Warto się zastanowić, na jakim poziomie kształtuje się w takim razie premia w przypadku Polski na poszczególnych rynkach finansowych w ujęciu relatywnym, czyli w odniesieniu do analogicznych instrumentów notowanych na rynkach europejskich.

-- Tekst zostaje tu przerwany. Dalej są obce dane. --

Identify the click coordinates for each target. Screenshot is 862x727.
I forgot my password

Intuicyjnie oczekiwać można, że najsilniejszy wpływ powinien być widoczny na rynku skarbowych i nieskarbowych papierów dłużnych. Analiza asset swap spreadów (ASW) pokazuje faktycznie rosnącą premię zarówno po wybuchu pandemii, jak i wojny za wschodnią granicą Polski. Szacować można, że do końca maja 2024 r. ASW podniosły się szczególnie w przypadku dłuższych obligacji skarbowych denominowanych w PLN o około 20–30 pkt baz., a w EUR o 30–40 pkt baz. Ciekawe jest jednak to, że porównywalny wzrost spreadów nastąpił również w przypadku papierów wyemitowanych przez Niemcy, Francję, Hiszpanię czy Włochy (pomijam tu okres po wyborach do Parlamentu Europejskiego). Okazuje się zatem, że wyższa premia w przypadku polskich aktywów nastąpiła w dużej mierze w ślad za podobnymi zmianami widocznymi w Europie. W przypadku polskich obligacji trudno dopatrzeć się też premii terminowej, biorąc pod uwagę spready 2Y10Y czy 2Y5Y, chociaż w tym przypadku czynnikiem w dużej mierze spłaszczającym krzywą dochodowości są oczekiwania na odległe obniżki stóp procentowych. Notowania kontraktów CDS zabezpieczających inwestorów przed ryzykiem kredytowym Polski powróciły właściwie do poziomów sprzed Covid-19. jednocześnie są trochę tylko wyższe od bardzo niskich poziomów sprzed wybuchu wojny w Ukrainie.
Od 2020 r. europejski rynek obligacji korporacyjnych doświadczył dwóch fal mocnych wyprzedaży wywołujących gwałtowny wzrost spreadów, świadczących o rosnącej premii za ryzyko. Pod koniec I półrocza br. jednak indeksy kredytowe i spready w przypadku papierów nieskarbowych spadły w Europie do bardzo niskich poziomów. Na tym tle polskie instrumenty zachowują się dobrze, a oferty naszych emitentów spotykają się z wysokim popytem. Nie widać też sygnałów, aby krajowe instrumenty były naznaczone wyższą premią za ryzyko.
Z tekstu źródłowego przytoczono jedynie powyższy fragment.